The American, fancied by many to take gold in both the women’s downhill and super-combined events, has not skied at all since damaging her shin during a training run in Austria last week, and is also nursing a hand injury.
“I’m coming into these Olympics a lot more unsure than I was a few weeks ago,” the 25-year-old said.
“I at least want people to know what’s going on and if I don’t perform well, why that is.

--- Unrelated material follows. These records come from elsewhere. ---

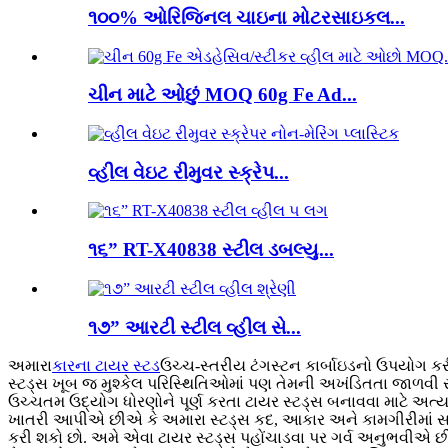
૧૦૦% ઓરિજિનલ ચાઇના મોટરસાઇકલ...
ચીન માટે ઓછું MOQ 60g Fe Ad...
વ્હીલ વેઇટ રીમુવર સ્ક્રેપ...
૧૬” RT-X40838 સ્ટીલ ડબલ્યુ...
૧૭” આરટી સ્ટીલ વ્હીલ સે...
અમારા
કારના ટાયર સ્ટડ
ઉચ્ચ-સ્તરીય ટંગસ્ટન કાર્બાઇડનો ઉપયોગ કરી
સ્ટડ્સ ખૂબ જ મુશ્કેલ પરિસ્થિતિઓમાં પણ તેમની અખંડિતતા જાળવી 
ઉચ્ચતમ ઉદ્યોગ ધોરણોને પૂર્ણ કરતા ટાયર સ્ટડ્સ બનાવવા માટે અત
ખાતરી આપીએ છીએ કે અમારા સ્ટડ્સ કદ, આકાર અને કામગીરીમાં સમાન 
કરી શકો છો. અમે એવા ટાયર સ્ટડ્સ પહોંચાડવા પર ગર્વ અનુભવીએ છીએ 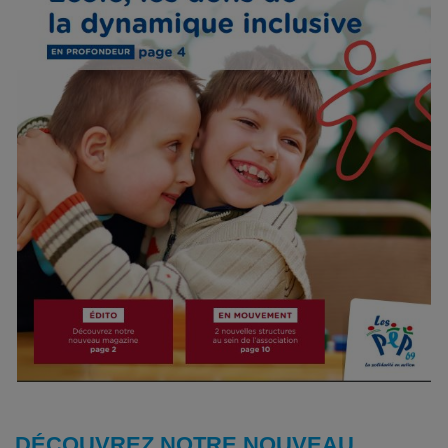
DÉCOUVREZ NOTRE NOUVEAU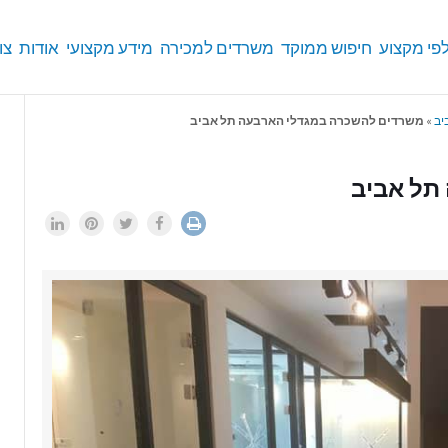
פי מקצוע
חיפוש ממוקד
משרדים למכירה
מידע מקצועי
אודות
צו
יב
»
משרדים להשכרה במגדלי הארבעה תל אביב
תל אביב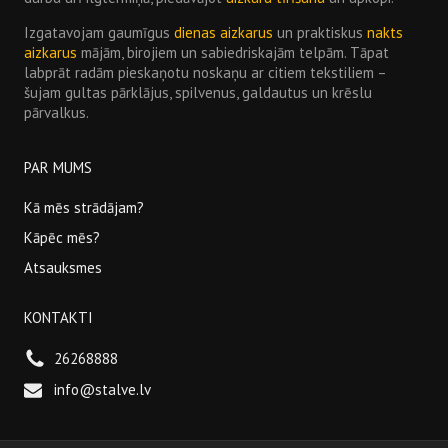
Izgatavojam gaumīgus
dienas aizkarus
un praktiskus
nakts
aizkarus
mājām, birojiem un sabiedriskajām telpām. Tāpat
labprāt radām pieskaņotu noskaņu ar citiem tekstiliem –
šujam gultas pārklājus, spilvenus, galdautus un krēslu
pārvalkus.
PAR MUMS
Kā mēs strādājam?
Kāpēc mēs?
Atsauksmes
KONTAKTI
26268888
info@stalve.lv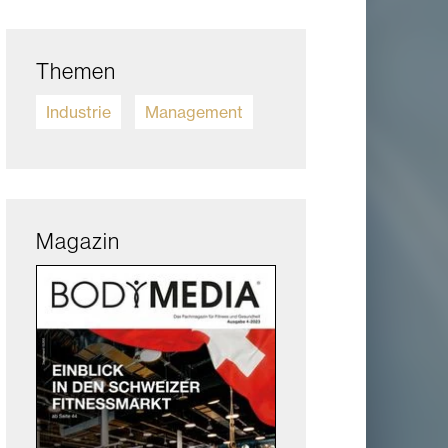
Themen
Industrie
Management
Magazin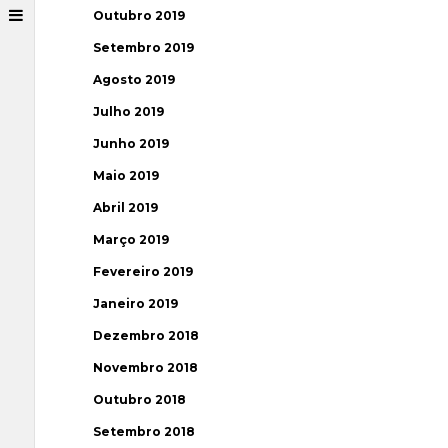
Outubro 2019
Setembro 2019
Agosto 2019
Julho 2019
Junho 2019
Maio 2019
Abril 2019
Março 2019
Fevereiro 2019
Janeiro 2019
Dezembro 2018
Novembro 2018
Outubro 2018
Setembro 2018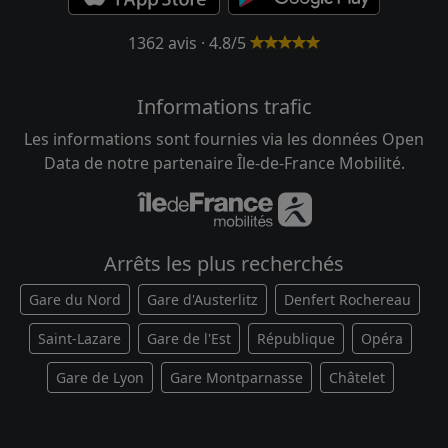
1362 avis · 4.8/5
Informations trafic
Les informations sont fournies via les données Open
Data de notre partenaire Île-de-France Mobilité.
Arrêts les plus recherchés
Gare du Nord
Gare d'Austerlitz
Denfert Rochereau
Saint-Lazare
Gare de l'Est
République
Opéra
Gare de Lyon
Gare Montparnasse
Châtelet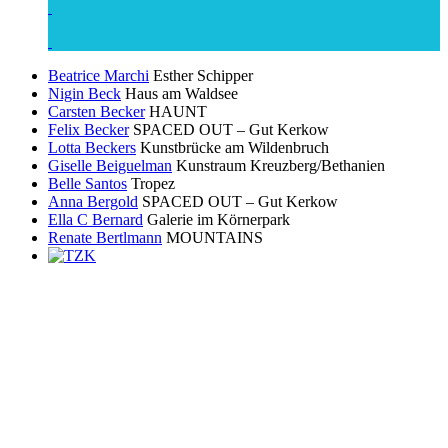
Beatrice Marchi
Esther Schipper
Nigin Beck
Haus am Waldsee
Carsten Becker
HAUNT
Felix Becker
SPACED OUT – Gut Kerkow
Lotta Beckers
Kunstbrücke am Wildenbruch
Giselle Beiguelman
Kunstraum Kreuzberg/Bethanien
Belle Santos
Tropez
Anna Bergold
SPACED OUT – Gut Kerkow
Ella C Bernard
Galerie im Körnerpark
Renate Bertlmann
MOUNTAINS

But I can guarantee you that I’m going to do everything I can to be as ready as I can with this injury and still try to ski well.”
Vonn is due to take part in her first official training run at Whistler today ahead of tomorrow’s opening ceremony before the women’s programme kicks off with the super-combi on Sunday.
Meanwhile, sports minister Gerry Sutcliffe has welcomed the stringent drug testing of every British athlete ahead of this year’s Winter Games.
UK Anti-Doping (Ukad) has announced it will test each Team GB athlete before the start of the Vancouver event tomorrow.
Sutcliffe said: “We want to lead the world in anti-doping. We have the team and infrastructure to make that happen. Athletes and fans must be confident that sport is clean and that everything is being done to catch drug cheats.”
Ukad chairman David Kenworthy added: “Our work with athletes leading into both the Winter Olympics and Paralympics is evidence that we have hit the ground running.
“We look forward to playing a lead role in protecting the right of athletes to compete in doping-free sport.”
Of the 1,500 tests conducted in the Turin Games of 2006, two were found to be positive.